Sinceramente ho accusato grandi difficoltà nello scegliere il tema del secondo articolo a base Squallor , l’indecisione è stata totale, tra Scoraggiando, Mutando Arraphao, alla fine la scelta è caduta sul seguito di Troia.

A differenza del primo album, qui avete già un’idea di cosa vi attende, ma la sorpresa c’è comunque nel sentire un madrigale di voci femminili e maschili che armonizzano la parola “Palle” con insistenza.

Sì perché Palle è anche il titolo dell’album ed il divertimento è nell’ossimoro provocato dal sentire una composizione elevata e raffinata – come il madrigale – associata ad un testo (se così può esser definito) dissacrante ripetuto come un mantra. Un refrain che ricompare nel disco e termina il secondo LP degli Squallor, quasi a voler ricordare all’ascoltatore il contrasto persistente tra alto e basto.

Marcialonga (telecronaca sportiva di un evento) è la canzone che inaugura il famoso turpiloquio degli Squallor, marchio distintivo della band che ha sicuramente minato le simpatie dei perbenisti e censori dell’Italia anni ‘70, negando loro passaggi radiofonici o oscurando la loro presenza tra i dischi della settimana o del mese. Insomma, uno tsunami di parolacce che però son sempre state giostrate in maniera inappuntabile e non gratuita come tante band dopo di loro. Un uso al momento giusto che però non avrebbe vietato al giorno d’oggi la celebre etichetta Parental Advisory.
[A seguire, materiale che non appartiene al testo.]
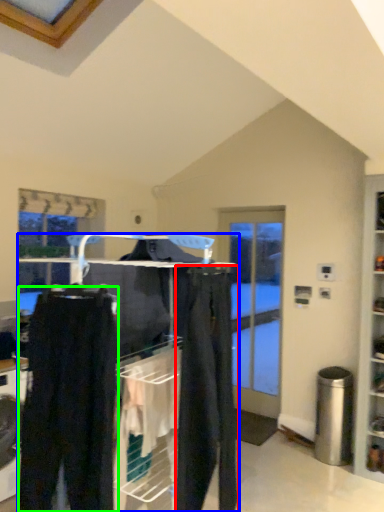 Question: Which is nearer to the clothing (highlighted by a red box)? closet (highlighted by a blue box) or trousers (highlighted by a green box).

Choices:
 (A) closet
 (B) trousers

Answer: (A)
Palle non è unicamente il disco che segna l’inizio dell’era del torpiloquio, ma anche quello del primo attacco ai temi sacri. La grandezza degli Squallor risiede proprio nella qualità di essere dissacranti alla lettera (fino all’origine del termine), di non guardare in faccia nessuno, con l’unica volontà di imbrattare senza freni la società che circonda l’uomo medio: dalle canzoni ai riferimenti culturali (Chinaglia ne è un esempio).

In questo si incastona un’altra meravigliosa parodia di Angeli Negri dove la canzone di Antonio Machin (poi resa celebre da Fausto Leali) viene reinterpretata sviluppandosi nel dialogo strepitoso tra il pittore ed il povero negro con Cerruti che simula il cliché della cadenza da Africa nera, a cui fa seguito la riproposizione di Sono Una Donna Non Sono Una Santa cantata dalla Fratello.

Senza dimenticare la presa per i fondelli nei confronti della musica francese tanto cara al panorama musicale italiano a cavallo tra i ‘60 ed i ‘70, con Bla Bla Bla (smash hit europea, che mi ricorderà sempre la puntata di Friends nella quale Joey è alle prese con il francese) e Veramon un surreale botta e risposta in francese maccheronico che ricorda Cara Ti Amo per il fitto dialogo della coppia:

-Oui. Allor moi e toi a casa mia
– No a casa tua non ci verrò ma.
– Me porquoi?
– Porquoi tu sei brutto.
– No ne me quitte pas, ne me quitte pas, no, ah! ne me quitte pas, ne me quitte pas, amour, amour mon, ne me quitte pas, ne me quitte pas
– Ques ques vous dis, ques ques vous dis a moi!
– Ne me quitte pas!

[…]

– Oh!
– Si tu ce repens, je, je te putrè emè….
– Una Renault?
– De che coleur?

[…]

Insomma, Palle è un disco che fa riflettere sulla qualità di questi artisti a tutto tondo, che mostra delle basi musicali di una eccellenza unica, arricchite di orpelli e ben congegnate che per forza di cose passano in secondo piano dietro i testi e le voci dei nostri meravigliosi SavioPace e Cerruti.

Consiglio perciò caldamente di rimboccarsi le maniche, sturare le orecchie e massaggiare la mandibola prima di cominciare la sessione di ascolto (se siete adolescenti meglio l’ascolto in cuffia piuttosto che a tutto volume).

Non mi resta che salutarvi e consigliarvi caldamente di “Mettetevi un dito in culo! E la vita vi sorriderà!”